In a rather off-putting way, "Pilgrimage" might serve as a preface to NBC's upcoming and fascinating minseries "Shogun," from James Clavell's novel; the exotic and eccentric culture described by Clavell is being kept alive by the likes of Sakai, the priest whose journey is documented in the program. His devotion to the ascetic life is the stuff of riveting television, but the very patient will still come away from this broadcast knowing more about another culture than they did before. Or they will have a very nice snooze.

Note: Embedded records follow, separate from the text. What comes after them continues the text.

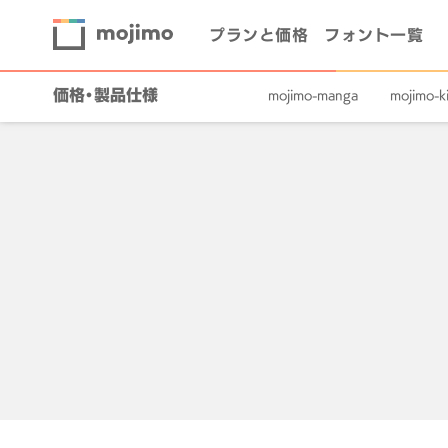
プランと価格
フォント一覧
価格・製品仕様
mojimo-manga
mojimo-ki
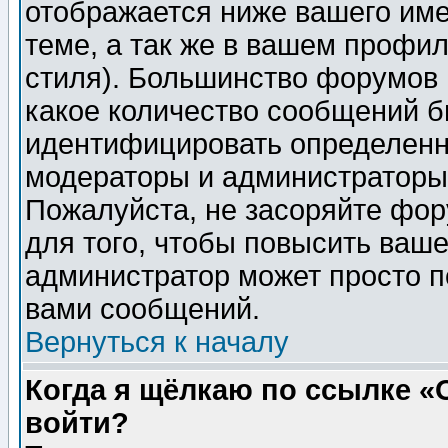
отображается ниже вашего им
теме, а так же в вашем профил
стиля). Большинство форумов 
какое количество сообщений б
идентифицировать определенн
модераторы и администраторы 
Пожалуйста, не засоряйте фо
для того, чтобы повысить ваше
администратор может просто п
вами сообщений.
Вернуться к началу
Когда я щёлкаю по ссылке «О
войти?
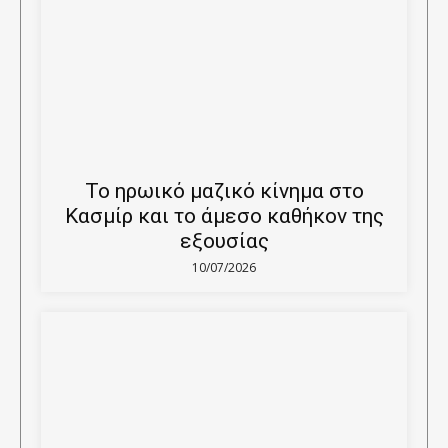
Το ηρωικό μαζικό κίνημα στο
Κασμίρ και το άμεσο καθήκον της
εξουσίας
10/07/2026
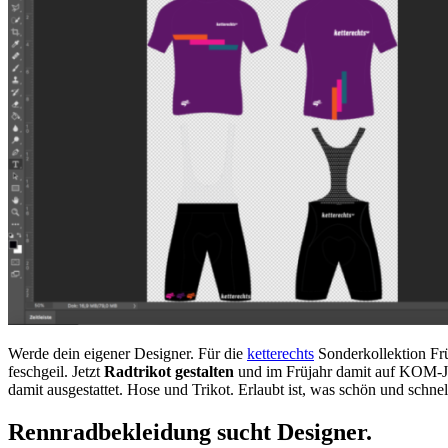
Werde dein eigener Designer. Für die
ketterechts
Sonderkollektion Frü
feschgeil. Jetzt
Radtrikot gestalten
und im Früjahr damit auf KOM-Jag
damit ausgestattet. Hose und Trikot. Erlaubt ist, was schön und schnel
Rennradbekleidung sucht Designer.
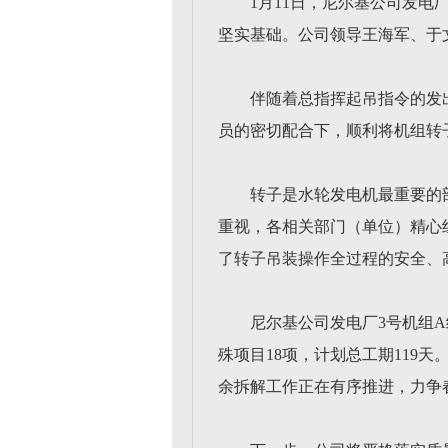
1月11日，尼尔基公司发电
坚实基础。公司领导王海军、于
伴随着总指挥起吊指令的发
员的密切配合下，顺利将机组转
转子是水轮发电机最重要的
重视，各相关部门（单位）精心
了转子吊装操作全过程的安全、
尼尔基公司发电厂3号机组A
殊项目18项，计划总工期119
余拆解工作正在有序推进，力争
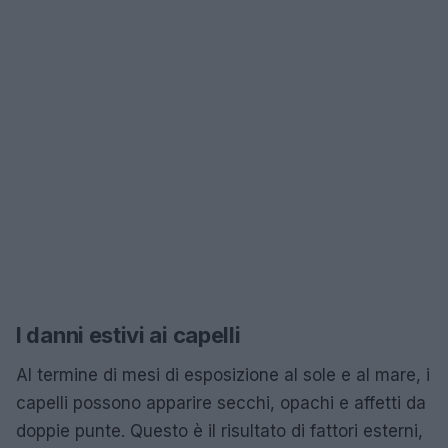
I danni estivi ai capelli
Al termine di mesi di esposizione al sole e al mare, i
capelli possono apparire secchi, opachi e affetti da
doppie punte. Questo è il risultato di fattori esterni,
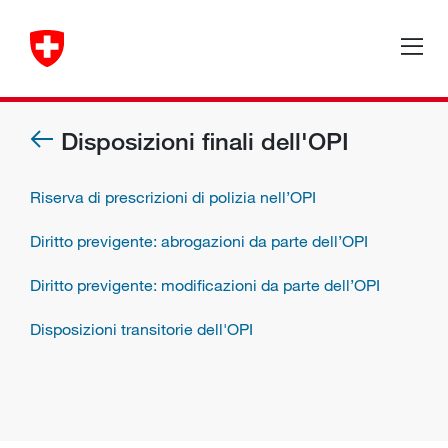
Disposizioni finali dell'OPI
Riserva di prescrizioni di polizia nell’OPI
Diritto previgente: abrogazioni da parte dell’OPI
Diritto previgente: modificazioni da parte dell’OPI
Disposizioni transitorie dell'OPI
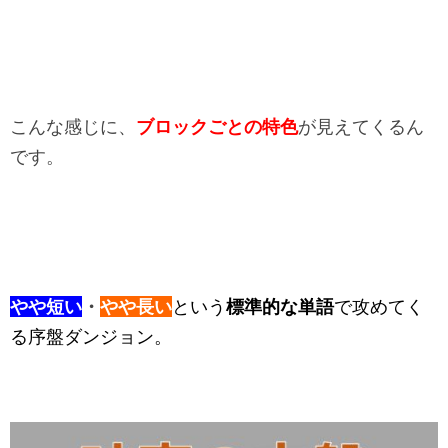
こんな感じに、
ブロックごとの特色
が見えてくるん
です。
やや短い
・
やや長い
という
標準的な単語
で攻めてく
る序盤ダンジョン。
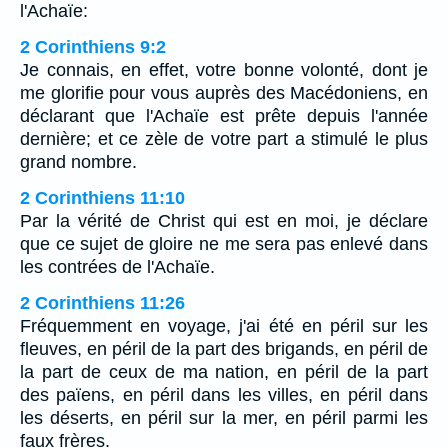
l'Achaïe:
2 Corinthiens 9:2
Je connais, en effet, votre bonne volonté, dont je
me glorifie pour vous auprès des Macédoniens, en
déclarant que l'Achaïe est prête depuis l'année
dernière; et ce zèle de votre part a stimulé le plus
grand nombre.
2 Corinthiens 11:10
Par la vérité de Christ qui est en moi, je déclare
que ce sujet de gloire ne me sera pas enlevé dans
les contrées de l'Achaïe.
2 Corinthiens 11:26
Fréquemment en voyage, j'ai été en péril sur les
fleuves, en péril de la part des brigands, en péril de
la part de ceux de ma nation, en péril de la part
des païens, en péril dans les villes, en péril dans
les déserts, en péril sur la mer, en péril parmi les
faux frères.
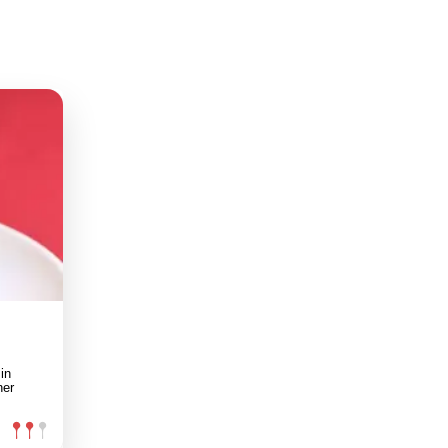
in
ner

Though the program is to a large extent visually monotonous, one of its last images is of a heavenly snowfall in the Hiei mountains, where the monk retreats and fasts for nine days at a time. The old and the new collide at a centuries-old drum-rolling ceremony which a horde of still and movie photographers have invaded.

"Pilgrimmage," like the other programs in this PBS series, was produced by NHK, Japan's version of public television. The artiness of it shouldn't be mistaken as representative of Japanese television generally. As a report on NBC's "Today" made clear this summer, Japanese TV can be just as frivolous and junky as American; wild, extravagant game shows are one specialty. It might be more revealing for PBS to import some of these daily-bread TV shows rather than just film festival entries like "Pilgrimage."

To fill out the 90-minute time slot, "Pilgrimage is followed by a documentary on tea serving in Japan, called "Tea Ceremony." Really. If you were doing a parody of public broadcasting, you couldn't come up with anything more precious, but they aren't kidding.